[[ Input data, beginning ]]

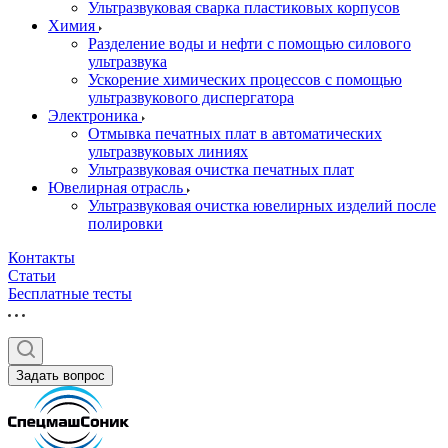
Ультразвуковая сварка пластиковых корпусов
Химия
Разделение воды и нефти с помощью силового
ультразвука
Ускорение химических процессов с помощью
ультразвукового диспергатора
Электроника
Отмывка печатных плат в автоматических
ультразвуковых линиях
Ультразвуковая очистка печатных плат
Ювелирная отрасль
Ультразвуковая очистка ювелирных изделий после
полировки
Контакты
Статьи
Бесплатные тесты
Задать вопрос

[[ Input data, end ]]

Task objective:
Please report only the count of lines in the entries above where the word "помощью" appears.

Expected answer:
2